Fraser Health holding free drop-in naloxone training in North Delta

Free drop-in event, Nov. 4 at the North Delta Recreation Centre, aims to help combat the rash of opioid overdoses and deaths in the region.

A take-home naloxone kit.

A take-home naloxone kit.

The Fraser Health Authority is encouraging anyone interested in learning about how to treat and prevent overdoses to attend its upcoming workshop in North Delta.

The free drop-in event, set for the evening of Nov. 4 at the North Delta Recreation Centre, is part of the health authority’s strategy to combat the rash of opioid overdoses and deaths in the region, including 51 in Delta.

Dr. Arlene King, medical health officer at Fraser Health, said Fraser Health had already seen 195 illicit drug overdoses by the end of September.

“That compares to 204 last year and the year’s not done yet,” King said.“Like everywhere else in British Columbia and everywhere else in North America, there is an opioid overdose problem in Delta.”

Attendees can familiarize themselves with the anti-overdose “miracle drug” naloxone, including where to find take-home kits and how to administer it, learn how to provide life-saving measures without medication or simply find out more about the different narcotics affecting the community.

While high-profile drugs like heroin and fentanyl top the list of opioids ravaging the streets, King said doctor-prescribed medications such as oxycodone are also part of the same family of drugs, and the session could help save the life of someone taking an opioid for a legitimate reason like managing chronic pain.

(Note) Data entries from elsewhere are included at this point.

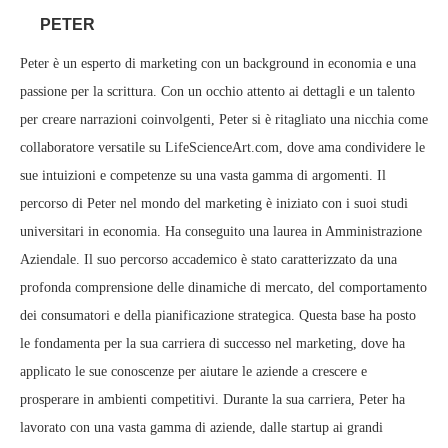
PETER
Peter è un esperto di marketing con un background in economia e una
passione per la scrittura. Con un occhio attento ai dettagli e un talento
per creare narrazioni coinvolgenti, Peter si è ritagliato una nicchia come
collaboratore versatile su LifeScienceArt.com, dove ama condividere le
sue intuizioni e competenze su una vasta gamma di argomenti. Il
percorso di Peter nel mondo del marketing è iniziato con i suoi studi
universitari in economia. Ha conseguito una laurea in Amministrazione
Aziendale. Il suo percorso accademico è stato caratterizzato da una
profonda comprensione delle dinamiche di mercato, del comportamento
dei consumatori e della pianificazione strategica. Questa base ha posto
le fondamenta per la sua carriera di successo nel marketing, dove ha
applicato le sue conoscenze per aiutare le aziende a crescere e
prosperare in ambienti competitivi. Durante la sua carriera, Peter ha
lavorato con una vasta gamma di aziende, dalle startup ai grandi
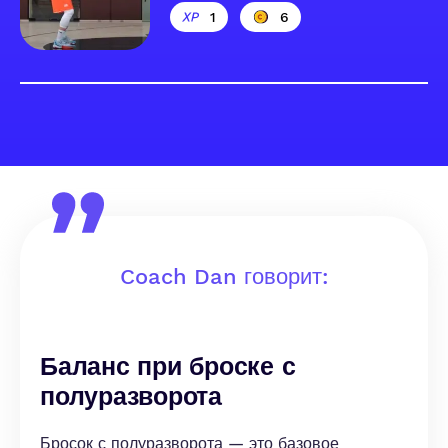
1
6
Coach Dan говорит:
Баланс при броске с
полуразворота
Бросок с полуразворота — это базовое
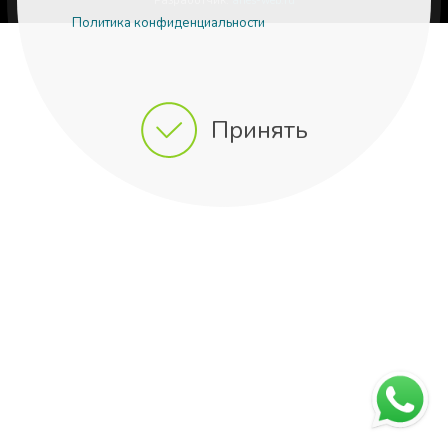
Разработчик:
aries-web.ru
Политика конфиденциальности
Принять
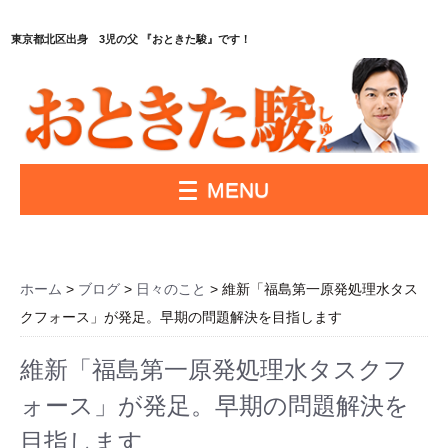
東京都北区出身 3児の父 『おときた駿』です！
MENU
ホーム
>
ブログ
>
日々のこと
> 維新「福島第一原発処理水タス
クフォース」が発足。早期の問題解決を目指します
維新「福島第一原発処理水タスクフ
ォース」が発足。早期の問題解決を
目指します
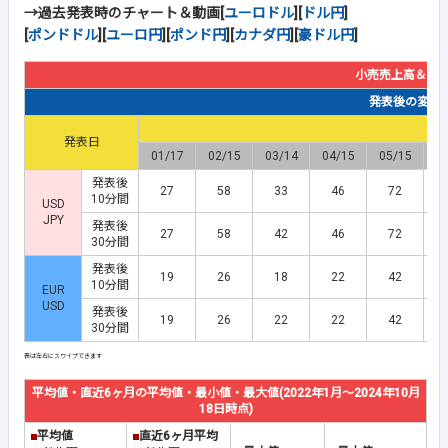
→過去発表時のチャート＆動画[
ユーロドル
][
ドル円
]
[
ポンドドル
][
ユーロ円
][
ポンド円
][
カナダ円
][
豪ドル円
]
小売売上高＆【
発表後の変動幅(
発表日
01/17
02/15
03/14
04/15
05/15
0
発表後
27
58
33
46
72
10分間
USD
JPY
発表後
27
58
42
46
72
30分間
発表後
19
26
18
22
42
10分間
EUR
USD
発表後
19
26
22
22
42
30分間
平均値・直近6ヶ月の平均値・最小値・最大値(2022年1月～2024年10月
18日時点)
■
平均値
■
直近6ヶ月平均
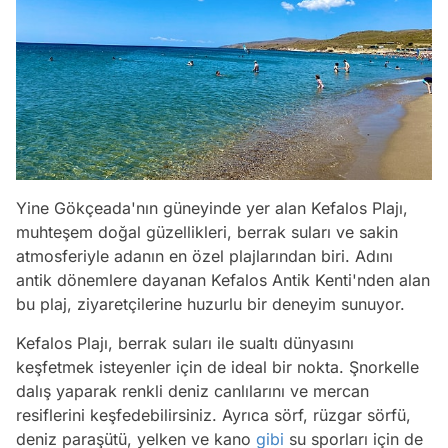
Yine Gökçeada'nın güneyinde yer alan Kefalos Plajı,
muhteşem doğal güzellikleri, berrak suları ve sakin
atmosferiyle adanın en özel plajlarından biri. Adını
antik dönemlere dayanan Kefalos Antik Kenti'nden alan
bu plaj, ziyaretçilerine huzurlu bir deneyim sunuyor.
Kefalos Plajı, berrak suları ile sualtı dünyasını
keşfetmek isteyenler için de ideal bir nokta. Şnorkelle
dalış yaparak renkli deniz canlılarını ve mercan
resiflerini keşfedebilirsiniz. Ayrıca sörf, rüzgar sörfü,
deniz paraşütü, yelken ve kano
gibi
su sporları için de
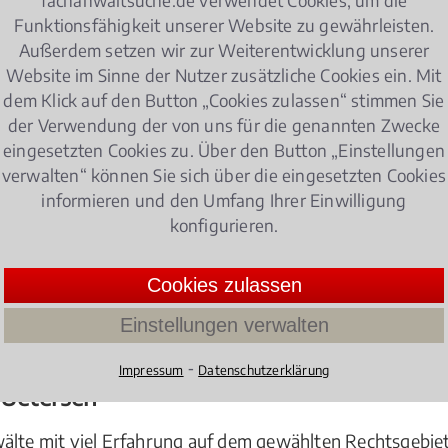
fachanwaltsuche.de verwendet Cookies, um die
peditionsrecht
Funktionsfähigkeit unserer Website zu gewährleisten.
Außerdem setzen wir zur Weiterentwicklung unserer
en Gebieten erwarten:
Website im Sinne der Nutzer zusätzliche Cookies ein. Mit
oder international, inklusive Fragen zu allgemeinen Ge
dem Klick auf den Button „Cookies zulassen“ stimmen Sie
der Verwendung der von uns für die genannten Zwecke
eingesetzten Cookies zu. Über den Button „Einstellungen
er, in der Luft und auf der Schiene: national und intern
verwalten“ können Sie sich über die eingesetzten Cookies
informieren und den Umfang Ihrer Einwilligung
ng bzgl. Bußgeldvorschriften /
Bußgeldverfahren
oder i
konfigurieren.
Cookies zulassen
Einstellungen verwalten
ternationalen Transporten
⁃
Impressum
Datenschutzerklärung
 Uetersen
wälte mit viel Erfahrung auf dem gewählten Rechtsgebie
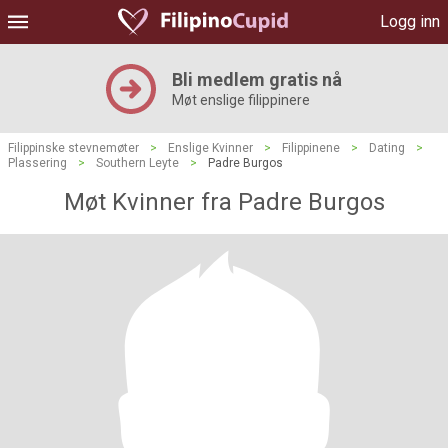
Logg inn
Bli medlem gratis nå
Møt enslige filippinere
Filippinske stevnemøter
>
Enslige Kvinner
>
Filippinene
>
Dating
>
Plassering
>
Southern Leyte
>
Padre Burgos
Møt Kvinner fra Padre Burgos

Training sessions are just one part of Fraser Health’s strategy; reducing the number of opioid prescriptions given by doctors is another important factor in lowering the number of overdoses, according to King,“because they are highly addictive drugs if not used properly.”

That element of the response is being conducted with the College of Physicians and Surgeons of BritishColumbia,as the regulatory body has the teeth to ensure medical practitioners are doing their part to keep the number of prescriptions as low as possible.

Doors open at 6:30 p.m. and the workshop will run from 7 p.m. to 9 p.m. Take home naloxone kits will be available only for individuals at risk for overdose as per the BCCDC policy.

A second workshop will be held in South Delta at a date and location to be determined.